Segundo a subcoordenadora, os pedidos foram negados com base em "questões abstratas", como ordem pública. Ela explica que o estivador tem duas anotações por violência doméstica, mas que os dois processos foram extintos e não houve condenação. Dessa forma, ele continua sem antecedentes criminais e réu primário. Uma outra anotação também é referente a reconhecimento fotográfico, mas ainda não gerou processo, apenas inquérito policial.

"Só o fato dele entrar no sistema penitenciário já é uma questão muito grave. Ele é um homem que trabalha há muitos anos, comprovadamente, não estava fugindo, ele tem residência fixa. Nós entendemos que ele não precisa se recolher à prisão para pedir a revogação da prisão", alegou Schprejer, que acredita que uma possível condenação é injusta.

"Nós entendemos que se ele vier a ser condenado, seria uma injustiça muito grande. Possibilidade não tem como afastar, pode ser que o juiz o entenda assim, mas com certeza nós vamos ajuizar todos os recursos, todos os remédios cabíveis. Ele foi reconhecido com base em uma foto 3x4 da carteira de motorista, e só com base nisso foi decretada a prisão. Não tem nenhum outro indício, não tem nenhuma prova, então, se houver uma condenação, nós entendemos que será extremamente injusta."

Dados de relatórios da Defensoria Pública do Rio de Janeiro (DPRJ) e do Conselho Nacional das Defensoras e Defensores Públicos-Gerais (Condege) mostraram que, entre os anos de 2012 e 2020, o reconhecimento por foto como única prova para prisão de suspeitos, prendeu 90 pessoas injustamente, sendo 81% delas negras. Desse total, 73 prisões aconteceram no Rio de Janeiro. Para a defensora, o método está baseado no racismo estrutural da sociedade.
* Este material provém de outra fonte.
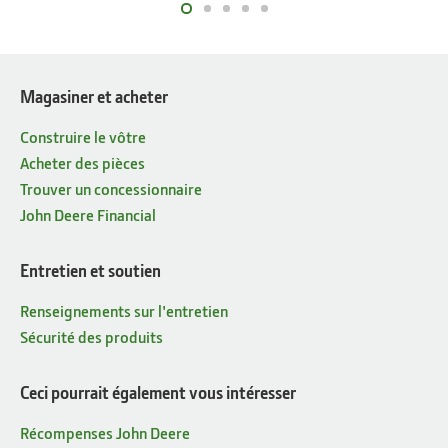
Magasiner et acheter
Construire le vôtre
Acheter des pièces
Trouver un concessionnaire
John Deere Financial
Entretien et soutien
Renseignements sur l'entretien
Sécurité des produits
Ceci pourrait également vous intéresser
Récompenses John Deere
"A gente vê que é algo que demonstra o racismo estrutural, que a gente tem na nossa sociedade. Na própria formação do álbum de suspeitos das delegacias, basta folhear que você vai ver quem são as pessoas que lá estão: jovens negros, muitas vezes com baixa escolaridade. Tem um perfil muito bem definido das pessoas que são penalmente perseguidas. A foto do Alberto não estava em um álbum de suspeitos, mas vem a pergunta: por que essa foto foi mostrada à vítima? Se fosse uma pessoa branca, será que mostrariam?".

A defensora ressalta ainda que, caso o pedido de revogação da prisão seja aceito na audiência de custódia, Alberto Meyrelles pode processar o Estado por danos morais e materiais. "Existe a possibilidade de uma ação de indenização por danos. Imagine que ele venha a perder o emprego por causa disso, ele vai ter danos materiais comprovados. Mas, tem os danos morais, também. O próprio recolhimento ao cárcere, o fato de estar respondendo a processo penal, por si só, já é um fardo, por ele estar na posição de réu. Ele poderia sim buscar a reparação", concluiu ela.
Em nota, a Polícia Civil informou que o reconhecimento fotográfico aconteceu na gestão passada da pasta e que a atual orientou, desde outubro de 2020, que os delegados não usem apenas o reconhecimento fotográfico como prova em inquéritos policiais para pedir a prisão de suspeitos. "A instituição informa que o método, que é aceito pela Justiça, é um instrumento importante para o início de uma investigação, mas deve ser ratificado por outras provas técnicas".